Les cas humains détectés en Europe liés au ver des poumons du rat, A. cantonensis, sont quasiment tous importés (retour de voyage) : le ver est d'origine tropicale et présent en Asie, Afrique, Pacifique et jusqu'aux USA. Des cas importés ont été identifiés dans un grand nombre de pays d'Europe continentale (voir la carte ci-dessous). Depuis une décennie, il faut y ajouter une présence autochtone en Europe (voir l'illustration principale), « signalée dans des îles du sud de l'Europe, d'abord aux Canaries [à Ténériffe dès 2010], et à présent aux Baléares [chez des hérissons en 2018], bien que jusqu'à présent, les preuves d'infection zoonotique soient limitées » dans ces zones.

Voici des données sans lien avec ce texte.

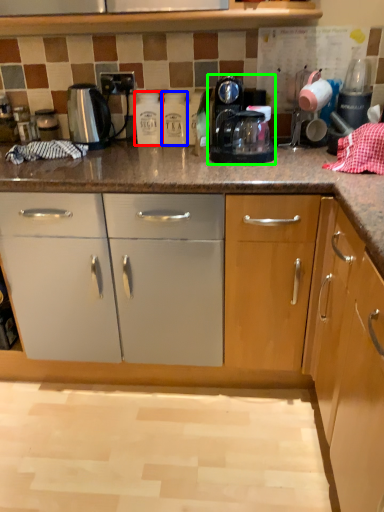 Question: Based on their relative distances, which object is farther from bottle (highlighted by a red box)? Choose from bottle (highlighted by a blue box) and home appliance (highlighted by a green box).

Choices:
 (A) bottle
 (B) home appliance

Answer: (B) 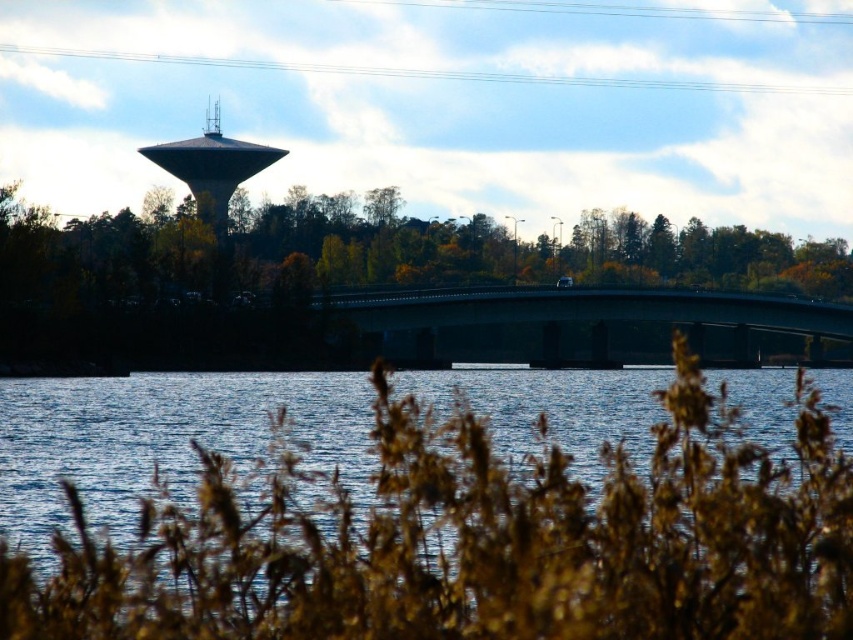 You are a hiker who wants to cross the bridge but needs to know the distance between the green leafy trees at center to ensure your backpack won t get stuck. Can you confirm if the distance is at least 700 feet?

The green leafy trees at center are 608.59 feet apart, which is less than 700 feet. Therefore, the distance might be insufficient for your backpack to pass without getting stuck.

You are a photographer planning to take a wide shot of the green concrete bridge at center and the matte gray water tower at upper center. Given their sizes, which object will occupy more space in your photo?

The green concrete bridge at center is larger in size than the matte gray water tower at upper center, so it will occupy more space in the photo.

You are standing on the concrete bridge spanning the river and want to locate the green leafy trees at center. According to the coordinates provided, in which direction should you look to find them?

The green leafy trees at center are located at coordinates point (529,252). Since the coordinate system is not specified, it is recommended to check the image or consult the coordinate system details for accurate direction. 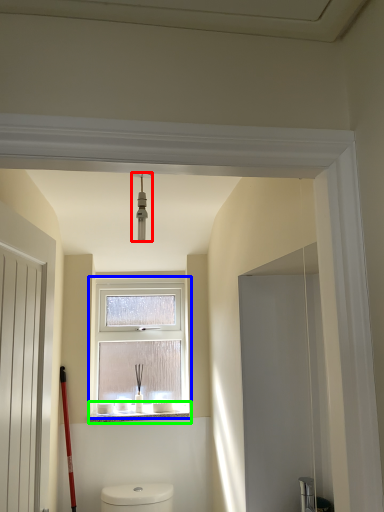 Question: Considering the real-world distances, which object is farthest from light fixture (highlighted by a red box)? window (highlighted by a blue box) or window sill (highlighted by a green box)?

Choices:
 (A) window
 (B) window sill

Answer: (B) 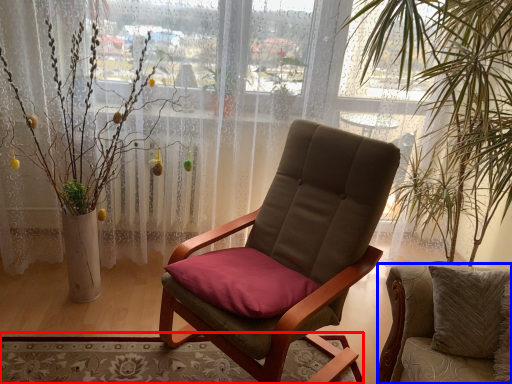 Question: Among these objects, which one is farthest to the camera, mat (highlighted by a red box) or chair (highlighted by a blue box)?

Choices:
 (A) mat
 (B) chair

Answer: (A)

Aux Canaries, le parasite a été détecté chez des chiens, des oiseaux et des primates/marsupiaux en captivité ; un seul cas humain a été détecté.

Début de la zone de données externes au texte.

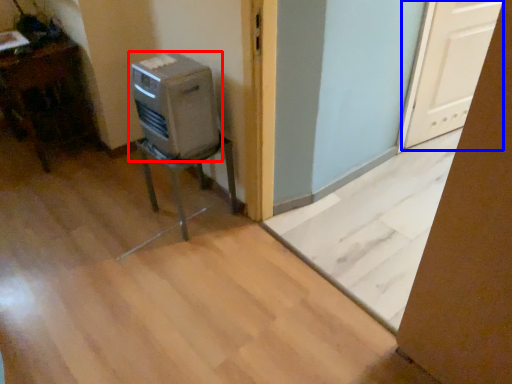 Question: Which of the following is the closest to the observer, home appliance (highlighted by a red box) or screen door (highlighted by a blue box)?

Choices:
 (A) home appliance
 (B) screen door

Answer: (A) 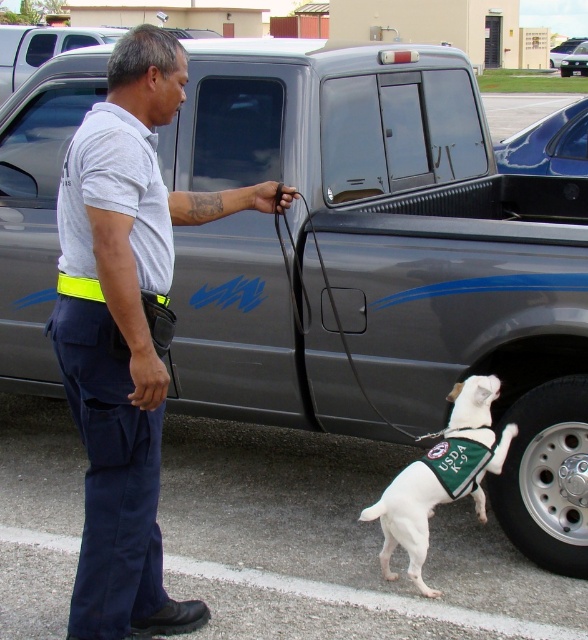 Question: Observing the image, what is the correct spatial positioning of white fabric vest at lower right in reference to black rubber leash at center?

Choices:
 (A) below
 (B) above

Answer: (A)

Question: Which point is farther to the camera?

Choices:
 (A) (539, 412)
 (B) (348, 356)

Answer: (B)

Question: Is gray cotton shirt at center positioned at the back of silver metallic tire at lower right?

Choices:
 (A) no
 (B) yes

Answer: (A)

Question: Which point is closer to the camera?

Choices:
 (A) (423, 506)
 (B) (156, 412)
 (C) (505, 461)
 (D) (373, 404)

Answer: (B)

Question: Estimate the real-world distances between objects in this image. Which object is closer to the silver metallic tire at lower right?

Choices:
 (A) black rubber leash at center
 (B) white fabric vest at lower right
 (C) gray cotton shirt at center

Answer: (B)

Question: Can you confirm if white fabric vest at lower right is positioned above black rubber leash at center?

Choices:
 (A) yes
 (B) no

Answer: (B) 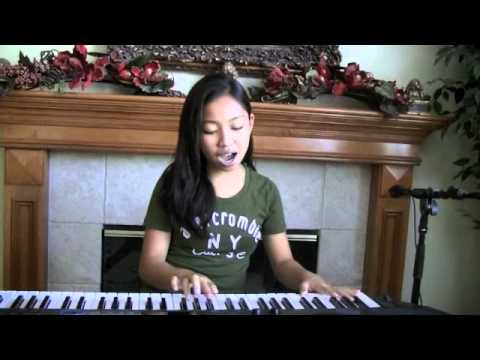 Identify the location of piano. (236, 302). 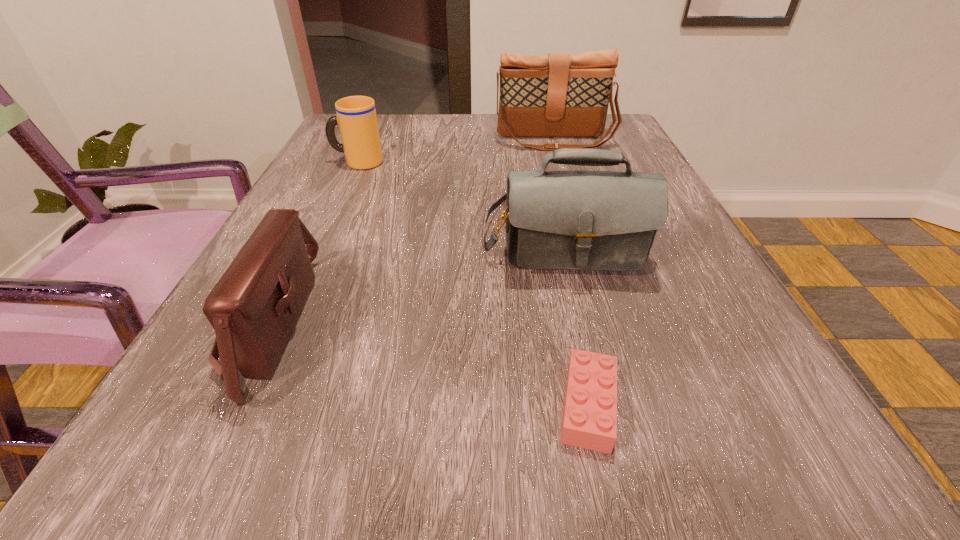 Where is `the farthest object`? This screenshot has height=540, width=960. the farthest object is located at coordinates (557, 95).

Identify the location of the leftmost shoulder bag. This screenshot has width=960, height=540. (253, 308).

The height and width of the screenshot is (540, 960). In order to click on cup in this screenshot , I will do `click(356, 116)`.

This screenshot has height=540, width=960. In order to click on the shortest object in this screenshot , I will do tap(589, 421).

This screenshot has height=540, width=960. In order to click on vacant space situated on the front-facing side of the farthest object in this screenshot , I will do (562, 164).

You are a GUI agent. You are given a task and a screenshot of the screen. Output one action in this format:
    pyautogui.click(x=<x>, y=<y>)
    Task: Click on the vacant space positioned 0.210m on the front flap of the shortest shoulder bag
    The width and height of the screenshot is (960, 540).
    Given the screenshot: What is the action you would take?
    pyautogui.click(x=455, y=325)

The height and width of the screenshot is (540, 960). I want to click on vacant space located on the back of the shortest object, so point(560,274).

I want to click on object positioned at the far edge, so click(x=557, y=95).

Identify the location of object present at the near edge. (589, 421).

The height and width of the screenshot is (540, 960). In order to click on shoulder bag located at the left edge in this screenshot , I will do `click(253, 308)`. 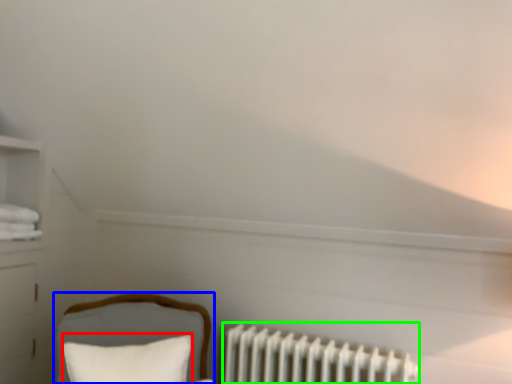 Question: Based on their relative distances, which object is nearer to pillow (highlighted by a red box)? Choose from furniture (highlighted by a blue box) and radiator (highlighted by a green box).

Choices:
 (A) furniture
 (B) radiator

Answer: (A) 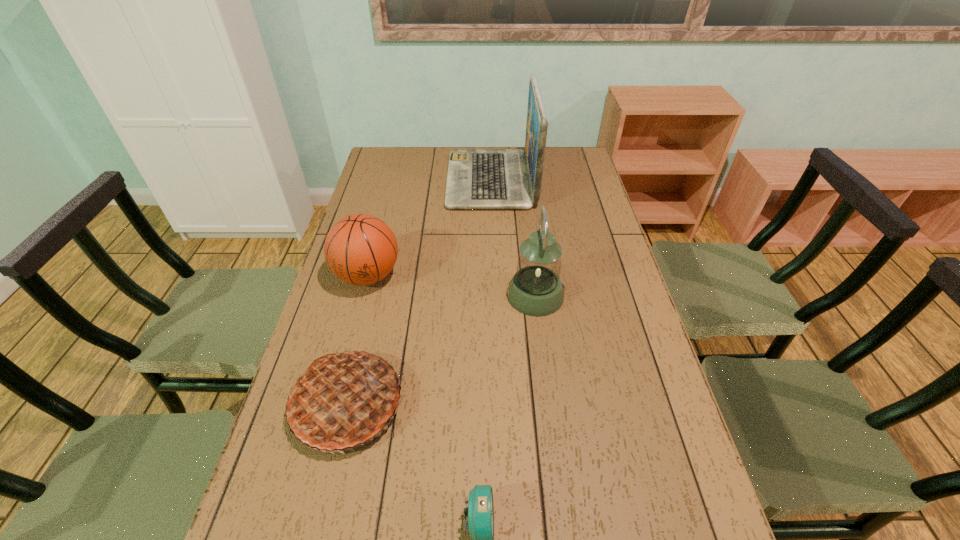 You are a GUI agent. You are given a task and a screenshot of the screen. Output one action in this format:
    pyautogui.click(x=<x>, y=<y>)
    Task: Click on the laptop computer
    
    Given the screenshot: What is the action you would take?
    pyautogui.click(x=477, y=178)

Where is `lantern`? The height and width of the screenshot is (540, 960). lantern is located at coordinates (536, 290).

Identify the location of basketball. The width and height of the screenshot is (960, 540). (360, 249).

Find the location of a particular element. The width and height of the screenshot is (960, 540). the fourth farthest object is located at coordinates (345, 399).

Locate an element on the screen. The height and width of the screenshot is (540, 960). vacant space located 0.210m on the screen of the laptop computer is located at coordinates (396, 180).

At what (x,y) coordinates should I click in order to perform the action: click on free point located 0.270m on the screen of the laptop computer. Please return your answer as a coordinate pair (x, y). This screenshot has width=960, height=540. Looking at the image, I should click on (380, 180).

Locate an element on the screen. The width and height of the screenshot is (960, 540). vacant region located 0.250m on the screen of the laptop computer is located at coordinates (386, 180).

Identify the location of free space located 0.220m on the front of the second tallest object. (546, 384).

Find the location of a particular element. This screenshot has height=540, width=960. free space located on the right of the basketball is located at coordinates (511, 276).

At what (x,y) coordinates should I click in order to perform the action: click on free spot located 0.250m on the back of the pie. Please return your answer as a coordinate pair (x, y). The width and height of the screenshot is (960, 540). Looking at the image, I should click on (374, 291).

Répartition des cas humains importés d'infection à Angiostrongylus cantonensis détectés en Europe. Un signalement suffit à "colorer" un pays (Morgan et coll., 2021).

 

Des salades

A. cantonensis est une vraie machine de guerre parasitologique : il est capable de se développer dans un très grand nombre d'espèces de gastéropodes (hôtes intermédiaires), y compris aquatiques, et les L3 qui en éclosent sont capables de survivre un mois dans le milieu extérieur. Celles-ci peuvent infester un très grand éventail d'hôtes paraténiques (en plus des trois espèces de Rattus) : « poissons, amphibiens, reptiles, planaires, crustacés, insectes et myriapodes », l'humain, ou alors un nouvel hôte intermédiaire gastéropode. Les L3 gagnent les méninges des vertébrés en 2 semaines et, à part chez le rat, y provoquent une méningite sévère (létalité de 10 % chez les enfants). La contamination humaine n'est pas toujours volontaire : les auteurs citent l'ingestion de limaces crues lors de consommation de salade verte ou de légumes mal lavés… Ils citent aussi le cas d'une Parisienne sans commémoratifs de voyages et ayant présenté une méningite éosinophilique à A. cantonensis en 2016. « Il est possible que des cas endémiques non diagnostiqués se soient déjà produits en Europe, et qu'A. cantonensis y soit plus largement présent que ce qui est actuellement connu ». Quant au risque de sa diffusion, « il y a 190 îles méditerranéennes présentant des conditions écologiques comparables à celles de Majorque », sans parler du « littoral méditerranéen »… Mais l'écologie du parasite des facteurs de risque alimentaires sont trop peu connus pour « prédire la future trajectoire [du parasite] sur le continent ».

Les auteurs appellent donc à une accentuation des recherches sur « la biologie, l'écologie et l'épidémiologie de ce genre, afin d'évaluer et de gérer leur possible diffusion en Europe », sous une bannière One Health pour A. cantonensis.